Research Participation Reimagined
AI and other advanced technology is reshaping what it means to be a research participant.
With mobile apps and wearable sensors, research participants now join and participate in studies from any location, eliminating burden associated with travel and navigation of research site complexities. Digital research platforms have also evolved beyond simple one-way data collection hubs to more interactive spaces where participants can view their own research data, compare their results to aggregate results for the research cohort, and even receive personalized feedback. AI has enabled these advances by automating data capture, quickly summarizing and displaying findings, and executing algorithms that provide tailored feedback. These shifts in the research process are beginning to overcome long-standing barriers to research participation and unlock new pathways to deliver more direct value to research participants.
Fostering Public Engagement and Open Science
AI is also helping to open science to broader audiences. New platforms with natural language query features are removing technical barriers to data exploration and enabling people without technical backgrounds to interrogate data and gain insights.
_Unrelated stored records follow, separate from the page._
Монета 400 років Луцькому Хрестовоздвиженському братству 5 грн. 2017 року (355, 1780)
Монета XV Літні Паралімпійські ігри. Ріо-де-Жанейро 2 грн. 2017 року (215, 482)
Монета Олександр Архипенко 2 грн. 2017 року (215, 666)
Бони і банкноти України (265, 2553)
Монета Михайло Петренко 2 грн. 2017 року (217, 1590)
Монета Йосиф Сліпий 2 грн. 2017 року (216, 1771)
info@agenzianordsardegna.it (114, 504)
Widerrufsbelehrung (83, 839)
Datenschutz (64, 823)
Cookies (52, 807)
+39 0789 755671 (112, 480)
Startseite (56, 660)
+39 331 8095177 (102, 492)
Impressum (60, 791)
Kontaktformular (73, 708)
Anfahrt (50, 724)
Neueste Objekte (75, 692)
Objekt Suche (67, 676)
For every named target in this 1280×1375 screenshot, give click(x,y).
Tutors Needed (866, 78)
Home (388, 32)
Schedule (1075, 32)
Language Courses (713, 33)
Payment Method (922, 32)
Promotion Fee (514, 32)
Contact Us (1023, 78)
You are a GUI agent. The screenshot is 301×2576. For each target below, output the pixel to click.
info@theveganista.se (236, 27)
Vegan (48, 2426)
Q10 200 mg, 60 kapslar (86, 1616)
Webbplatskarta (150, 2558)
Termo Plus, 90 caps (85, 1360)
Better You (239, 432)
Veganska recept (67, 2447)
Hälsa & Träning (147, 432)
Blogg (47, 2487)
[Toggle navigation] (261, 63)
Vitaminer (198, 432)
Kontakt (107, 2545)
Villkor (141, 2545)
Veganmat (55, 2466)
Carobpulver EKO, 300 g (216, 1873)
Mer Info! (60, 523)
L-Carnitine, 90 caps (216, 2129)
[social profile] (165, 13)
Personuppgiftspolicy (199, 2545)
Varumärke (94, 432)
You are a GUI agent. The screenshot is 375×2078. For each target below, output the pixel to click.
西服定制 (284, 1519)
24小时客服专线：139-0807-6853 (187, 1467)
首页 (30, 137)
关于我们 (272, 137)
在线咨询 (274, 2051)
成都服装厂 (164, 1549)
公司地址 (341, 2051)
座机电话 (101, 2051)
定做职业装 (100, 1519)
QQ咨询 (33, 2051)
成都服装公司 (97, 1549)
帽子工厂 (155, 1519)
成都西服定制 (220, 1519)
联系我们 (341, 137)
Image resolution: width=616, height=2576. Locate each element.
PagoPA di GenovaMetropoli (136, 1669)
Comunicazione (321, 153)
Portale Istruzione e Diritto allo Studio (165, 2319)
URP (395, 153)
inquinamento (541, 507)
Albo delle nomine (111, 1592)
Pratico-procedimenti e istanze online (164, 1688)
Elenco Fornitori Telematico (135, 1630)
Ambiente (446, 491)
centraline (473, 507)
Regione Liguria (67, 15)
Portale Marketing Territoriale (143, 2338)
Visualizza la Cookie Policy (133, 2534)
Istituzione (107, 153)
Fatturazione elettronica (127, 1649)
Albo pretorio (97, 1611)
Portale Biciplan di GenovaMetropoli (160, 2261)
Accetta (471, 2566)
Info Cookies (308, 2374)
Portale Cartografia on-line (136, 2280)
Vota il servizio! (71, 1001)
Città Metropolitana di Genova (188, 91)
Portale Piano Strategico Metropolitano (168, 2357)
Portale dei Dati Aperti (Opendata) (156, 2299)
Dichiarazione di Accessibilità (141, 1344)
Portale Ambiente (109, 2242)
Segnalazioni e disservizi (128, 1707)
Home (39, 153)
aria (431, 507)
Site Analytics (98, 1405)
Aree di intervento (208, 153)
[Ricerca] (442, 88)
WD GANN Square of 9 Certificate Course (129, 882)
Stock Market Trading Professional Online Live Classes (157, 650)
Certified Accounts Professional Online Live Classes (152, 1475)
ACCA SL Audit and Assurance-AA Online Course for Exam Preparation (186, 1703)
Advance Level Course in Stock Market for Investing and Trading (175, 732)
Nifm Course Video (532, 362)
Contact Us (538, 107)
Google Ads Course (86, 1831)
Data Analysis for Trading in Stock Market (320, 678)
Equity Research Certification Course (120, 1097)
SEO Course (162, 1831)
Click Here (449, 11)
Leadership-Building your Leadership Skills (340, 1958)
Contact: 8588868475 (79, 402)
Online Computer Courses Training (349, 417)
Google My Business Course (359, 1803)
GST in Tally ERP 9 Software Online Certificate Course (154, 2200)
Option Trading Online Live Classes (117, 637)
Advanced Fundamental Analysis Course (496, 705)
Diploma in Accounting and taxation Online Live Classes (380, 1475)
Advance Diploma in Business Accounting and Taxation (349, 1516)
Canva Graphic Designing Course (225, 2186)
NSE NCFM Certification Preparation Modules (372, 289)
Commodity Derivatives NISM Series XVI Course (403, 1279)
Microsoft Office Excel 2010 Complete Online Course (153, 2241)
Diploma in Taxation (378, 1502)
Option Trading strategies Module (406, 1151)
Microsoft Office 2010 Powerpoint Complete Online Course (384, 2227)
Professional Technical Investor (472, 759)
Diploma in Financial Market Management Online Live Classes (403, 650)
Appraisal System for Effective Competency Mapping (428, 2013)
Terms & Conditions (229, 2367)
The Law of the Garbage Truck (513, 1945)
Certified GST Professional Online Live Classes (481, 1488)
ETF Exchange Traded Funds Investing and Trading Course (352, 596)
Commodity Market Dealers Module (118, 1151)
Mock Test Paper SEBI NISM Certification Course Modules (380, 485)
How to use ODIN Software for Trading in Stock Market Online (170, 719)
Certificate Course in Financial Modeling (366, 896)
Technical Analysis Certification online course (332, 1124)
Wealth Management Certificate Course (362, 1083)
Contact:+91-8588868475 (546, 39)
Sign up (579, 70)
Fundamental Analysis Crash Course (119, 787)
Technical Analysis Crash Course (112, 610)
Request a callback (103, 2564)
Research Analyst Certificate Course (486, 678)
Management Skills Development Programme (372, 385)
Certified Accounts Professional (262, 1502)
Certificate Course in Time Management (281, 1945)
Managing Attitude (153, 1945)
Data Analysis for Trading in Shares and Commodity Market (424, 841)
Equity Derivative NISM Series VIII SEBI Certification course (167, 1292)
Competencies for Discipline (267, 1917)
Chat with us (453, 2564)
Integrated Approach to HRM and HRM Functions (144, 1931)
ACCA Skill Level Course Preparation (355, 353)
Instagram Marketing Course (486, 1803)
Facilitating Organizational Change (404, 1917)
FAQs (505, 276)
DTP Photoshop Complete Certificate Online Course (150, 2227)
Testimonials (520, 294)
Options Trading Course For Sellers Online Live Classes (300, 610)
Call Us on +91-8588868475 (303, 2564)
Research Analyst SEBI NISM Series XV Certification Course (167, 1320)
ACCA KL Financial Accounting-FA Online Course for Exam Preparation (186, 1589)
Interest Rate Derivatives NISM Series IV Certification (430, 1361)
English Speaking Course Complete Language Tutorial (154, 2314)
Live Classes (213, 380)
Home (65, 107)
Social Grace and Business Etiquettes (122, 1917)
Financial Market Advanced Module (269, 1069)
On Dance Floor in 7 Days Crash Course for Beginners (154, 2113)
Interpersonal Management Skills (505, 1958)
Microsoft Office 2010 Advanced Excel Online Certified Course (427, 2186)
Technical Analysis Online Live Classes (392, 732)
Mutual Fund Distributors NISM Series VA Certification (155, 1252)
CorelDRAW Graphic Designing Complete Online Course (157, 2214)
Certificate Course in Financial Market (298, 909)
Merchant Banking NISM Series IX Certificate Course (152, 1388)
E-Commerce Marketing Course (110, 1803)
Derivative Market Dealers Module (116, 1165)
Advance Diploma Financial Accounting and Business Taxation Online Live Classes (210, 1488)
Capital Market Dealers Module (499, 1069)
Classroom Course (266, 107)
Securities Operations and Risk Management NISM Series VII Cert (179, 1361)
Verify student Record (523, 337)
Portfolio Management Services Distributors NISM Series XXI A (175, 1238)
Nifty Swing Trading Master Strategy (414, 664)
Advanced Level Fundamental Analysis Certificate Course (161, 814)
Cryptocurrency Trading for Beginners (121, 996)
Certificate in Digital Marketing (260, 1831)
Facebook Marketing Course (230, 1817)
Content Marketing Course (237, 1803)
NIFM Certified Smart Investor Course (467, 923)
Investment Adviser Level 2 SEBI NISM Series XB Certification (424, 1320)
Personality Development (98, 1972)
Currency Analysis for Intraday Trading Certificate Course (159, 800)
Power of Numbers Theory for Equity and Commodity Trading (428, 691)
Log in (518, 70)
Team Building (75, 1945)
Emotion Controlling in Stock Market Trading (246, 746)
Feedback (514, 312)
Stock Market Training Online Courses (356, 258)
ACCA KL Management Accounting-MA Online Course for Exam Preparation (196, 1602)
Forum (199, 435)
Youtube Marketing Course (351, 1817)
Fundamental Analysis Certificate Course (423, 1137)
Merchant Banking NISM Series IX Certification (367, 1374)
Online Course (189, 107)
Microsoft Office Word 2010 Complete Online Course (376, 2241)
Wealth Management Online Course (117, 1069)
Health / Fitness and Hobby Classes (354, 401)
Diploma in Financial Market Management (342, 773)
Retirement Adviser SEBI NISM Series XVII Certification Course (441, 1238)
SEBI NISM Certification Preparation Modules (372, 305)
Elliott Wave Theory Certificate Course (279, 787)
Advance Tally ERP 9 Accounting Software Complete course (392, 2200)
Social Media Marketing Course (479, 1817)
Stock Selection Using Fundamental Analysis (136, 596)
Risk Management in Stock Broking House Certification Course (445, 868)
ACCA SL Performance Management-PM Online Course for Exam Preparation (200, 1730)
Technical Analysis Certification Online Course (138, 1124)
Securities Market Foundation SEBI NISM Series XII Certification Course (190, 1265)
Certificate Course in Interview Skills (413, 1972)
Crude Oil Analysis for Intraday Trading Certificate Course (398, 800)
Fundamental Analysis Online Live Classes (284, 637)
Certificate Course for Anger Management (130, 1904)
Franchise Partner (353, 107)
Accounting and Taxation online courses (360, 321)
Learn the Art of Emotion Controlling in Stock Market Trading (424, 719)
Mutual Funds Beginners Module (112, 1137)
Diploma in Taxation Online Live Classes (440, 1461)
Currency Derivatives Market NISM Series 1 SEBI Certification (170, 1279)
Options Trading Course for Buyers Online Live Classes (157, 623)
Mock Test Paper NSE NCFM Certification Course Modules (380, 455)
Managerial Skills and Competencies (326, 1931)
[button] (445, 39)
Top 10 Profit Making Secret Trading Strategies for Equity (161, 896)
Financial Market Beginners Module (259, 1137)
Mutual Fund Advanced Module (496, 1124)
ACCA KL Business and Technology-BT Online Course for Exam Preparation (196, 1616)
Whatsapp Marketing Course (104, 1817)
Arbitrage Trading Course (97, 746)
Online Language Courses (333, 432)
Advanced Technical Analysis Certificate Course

Public health dashboards, interactive AI-driven summaries, and plain-language translations are just a few of the ways AI is improving accessibility to research data. At the same time, new open science platforms allow communities to gather data, ask meaningful questions, and take informed action on issues that matter to them. AI also holds promise for implementing new privacy-preserving research methods, such federated learning, that help build trust in how data is shared and used.
Looking Forward
AI has clearly emerged as a transformative force in health research, reshaping every stage of discovery. As we embrace co-scientists that generate novel insights in days and autonomous systems that carry out complete research tasks autonomously, our role as human stewards becomes ever more vital, especially in setting ethical guardrails, grounding findings in real-world contexts, and ensuring the benefits of these advances reach every community. By harnessing AI’s power responsibly—linking massive, interdisciplinary datasets, amplifying participant engagement, and opening science to all—we stand poised to unlock breakthroughs that were once unimaginable. The future of health research, therefore, lies not in choosing between human judgment or machine speed, but in forging a discipline where both collaborate seamlessly to deliver better outcomes for everyone faster.